2010, $1.99, at Goodwill Bookstore in Montrose
First Impression: She’s the Lesley Knope of fitness…
Second Impression: …by way of Eagleton.
Mari Winsor is back with her unusually spelled name and her ability to make everything awkward. There’s four 15-minute workouts, so let’s get Pilaticized!
During the Intro, Mari Winsor asserts, “This workout is the perfect way to burn fat,” and I am already calling shenanigans. Every Pilates instructor I ever had in the meat world told us that we were fools, fools to expect Pilates to burn fat, and we would have to add something else for cardio.
In that case, it’s fortunate that our first workout is Cardio Burn.

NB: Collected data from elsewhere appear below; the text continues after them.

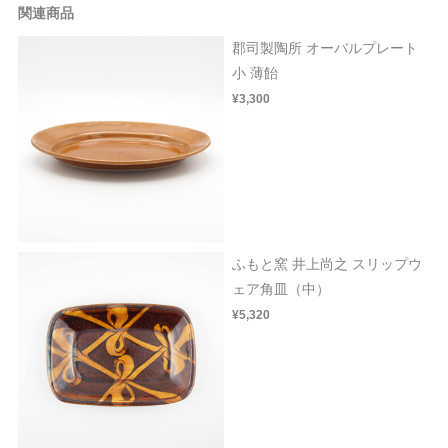
関連商品
郡司製陶所 オーバルプレート
小 薄飴
¥3,300
ふもと窯 井上尚之 スリップウ
ェア角皿（中）
¥5,320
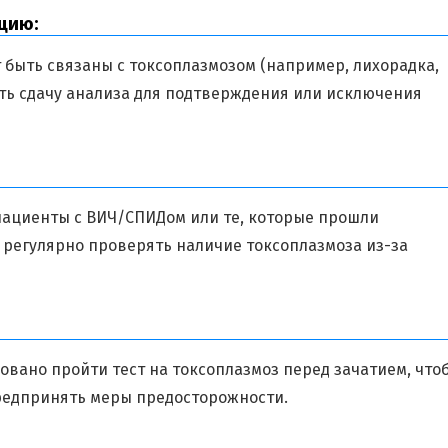
цию:
 быть связаны с токсоплазмозом (например, лихорадка,
ть сдачу анализа для подтверждения или исключения
пациенты с ВИЧ/СПИДом или те, которые прошли
регулярно проверять наличие токсоплазмоза из-за
вано пройти тест на токсоплазмоз перед зачатием, что
предпринять меры предосторожности.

And look who’s getting involved right at the top!
Such a helpful Diva Gremlin Princess.
Mari Winsor introduces us to a little something called a Step-Touch. Did you know back in the day, she was a dancer in the Thriller video? Now she smiles through her confusion like a happy grandma and looks at her helpers as if she doesn’t know where she is.
She messes up her choreography and makes a face:
But one second later, she’s got her sparkle back, baby!
Now for the Flat Abs Blast. Do you like pumping your arms? Do you like doing it about a hundred times while making a silly “shhhh” sound with your breathing? Well, lucky for you, this session begins with a classic Hundred. My little cat made muffins on my stomach the whole time to keep me accountable.
Mari Winsor calls for “Bob Fosse jazz hands” and we must obey:
Now it’s time for the Butt And Thigh Sculptor. “After this workout, you will be defying gravity,” claims Mari Winsor, which is simply her way of letting us know that the shrooms are kicking in.
We start with Bridge Pose variations, at which point the Diva Gremlin Princess climbs back onto my stomach for more muffin-making, and stays there throughout a series of 30 Butt Raises. I am impressed with her stamina.
Meanwhile, if you’ve ever thought, “I couldn’t possibly rock a pompadour and a ponytail,” think again. Look to this beauty for inspiration:
Oh, we girls have such fun together.
Lastly, we’ve arrived at the Total Body Transplant, I mean… Makeover.
One of the first things that happens in this segment is that the DVD glitches and won’t play any more. Oh, dear. I guess I’ll have to stick with the body I already have.